Yarı sihirli yaşama mekanlarının en meşhurudur.
Godric’s Hollow, Lily ve James Potter’in 1981 Ekim’inde Voldemort’tan saklandıkları kasabadır.
Gryffindor’un da kurucusu olan Godric Gryffindor bu kasabada doğduğu için kasabaya onun adı verilmiştir. Kasabada yaşayanlar arasında büyücü demirci Bowman Wright da vardır ve ilk Altın Snitch'i burada yapmıştır. Voldemort’da bu kasabada James ve Lily'i öldürdükten sonra yıktığı bir kır evinde yaşamıştır. "Sihir Tarihi" kitabının yazarı Bathilda Bagshot hala burada oturmaktadır.
Dumbledore ailesinin de bir süre burada kaldığı bilinmektedir. Öyle ki anne Kendra ve kızkardeş Ariana'nın mezarları da buradadır. Onların mezarlarının üstünde "Hazinen neredeyse, kalbin de orada olacaktır." yazmaktadır.

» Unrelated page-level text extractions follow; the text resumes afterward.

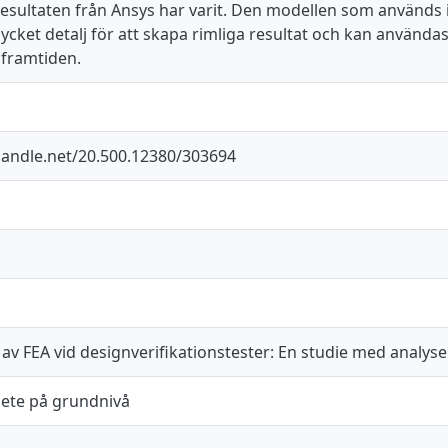
ga resultaten från Ansys har varit. Den modellen som används 
 mycket detalj för att skapa rimliga resultat och kan använd
i framtiden.
.handle.net/20.500.12380/303694
av FEA vid designverifikationstester: En studie med analy
ete på grundnivå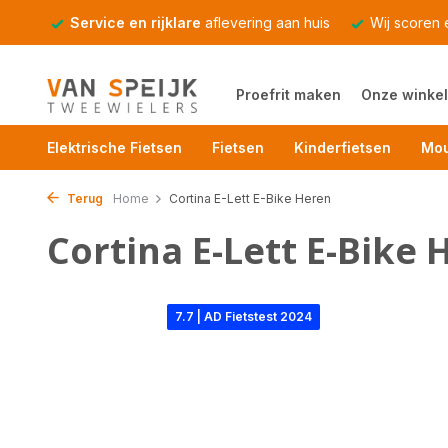
Service en rijklare
aflevering aan huis
Wij scoren
Proefrit maken
Onze winkel
Elektrische Fietsen
Fietsen
Kinderfietsen
Mou
Terug
Home
Cortina E-Lett E-Bike Heren
Cortina E-Lett E-Bike 
7.7 | AD Fietstest 2024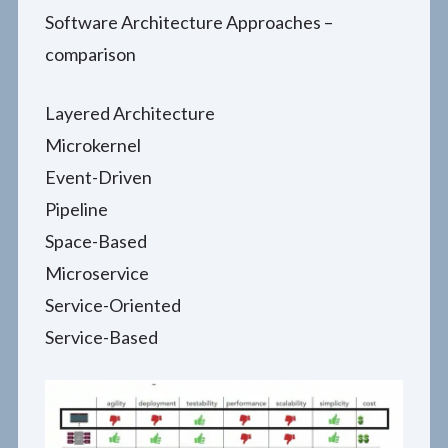
Software Architecture Approaches –
comparison
Layered Architecture
Microkernel
Event-Driven
Pipeline
Space-Based
Microservice
Service-Oriented
Service-Based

Dumbledore ailesine ait mezarın iki sıra arkasında ise Potter'ların mezarı bulunmaktaıdr. Onların mezar taşında da    "Son yok edilecek düşman,ölümdür"   yazar.

Köyün merkezi, küçük bir meydandır. Meydanda birkaç dükkan, bir postane, bir pub ve renkli camları olan küçük bir kilise vardır. Meydanın orta yerinde savaş anıtı (isimlerle kaplı bir dikilitaş) durmaktadır. Noel zamanı burada kocaman bir noel ağacı süslenmiş ve ışıklandırılmış olarak durur. Savaş anıtı yanından biri geçerken dönüşüm geçirerek yanından geçen kişiyi temsil eden bir heykele dönüşür.
Harry bu anıtın yanından geçerken de anne babası ve babasının kucağında kendisinin yer aldığı bir heykele dönüşmüştü.

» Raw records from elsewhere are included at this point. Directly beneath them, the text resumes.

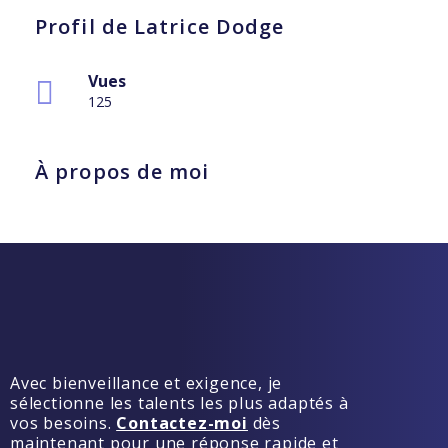
Profil de Latrice Dodge
Vues
125
À propos de moi
Avec bienveillance et exigence, je
sélectionne les talents les plus adaptés à
vos besoins.
Contactez-moi
dès
maintenant pour une réponse rapide et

Kilisenin arkasında yer alan kasabanın mezarlığı kadim sihirli ailelerin adlarıyla doludur ve bu da yüzyıllar boyunca kilisenin yakasını kurtaramadığı hayalet hikayelerinin açıklamaktadır. Mezarlığın girişinde parmaklıklı bir kapı vardır.

Köyün dışına doğru çıkan yolun üzerinde küçük evlerin sonunda harabe bir ev vardır. Harry'nin ailesinin evi...

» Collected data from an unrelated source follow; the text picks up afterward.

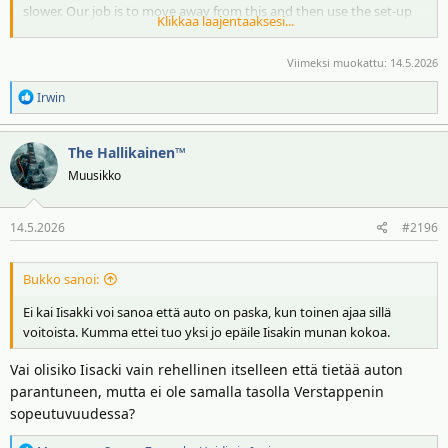
slower. Our job is to move away from this and then use the set-up
Klikkaa laajentaaksesi...
to make it quicker.”
Viimeksi muokattu:
14.5.2026
Newey:
"I think Red Bull, from what I could see, the 2024 car, and through
R
Irwin
the very last stages of 2023 started to become more difficult to
e
drive. Of course, Max could handle that. It didn't suit him but he
a
could handle it.
The Hallikainen™
k
t
Muusikko
i
o
14.5.2026
#2196
t
:
Bukko sanoi:
Ei kai Iisakki voi sanoa että auto on paska, kun toinen ajaa sillä
voitoista. Kumma ettei tuo yksi jo epäile Iisakin munan kokoa.
Vai olisiko Iisacki vain rehellinen itselleen että tietää auton
parantuneen, mutta ei ole samalla tasolla Verstappenin
sopeutuvuudessa?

Voldemort'un saldırısından on altı yıl sonra dahi ev hala ayakta kalabilmiştir ancak doğal olarak bakımsızdır. Bahçedeki otlar büyümüş ve yabanileşmiştir. Evin büyük bir kısmının üstü sarmaşıklarla kaplanmış olsa da sağ üst köşe uçmuştur. Burası saldırı sırasında lanetin geri teptiği yerdir. Evin kapısına dokunulduğunda toprağın içinden, yabani ortların arasından tahta bir tabela yükselir. Üzerinde altın harflerle şunlar yazılıdır:
"Bu noktada, 31 Ekim 1981 gecesinde,Lily ve James Potter hayatlarını yitirdiler. Oğulları Harry, Öldüren Lanet'ten sonra sağ kalmış tek büyücüdür. Muggle'lara görünmeyen bu ev Potter'lara bir anıt olarak ve aileyi parçalayan şiddetin bir hatırlatıcısı olarak harabe halinde bırakılmıştır."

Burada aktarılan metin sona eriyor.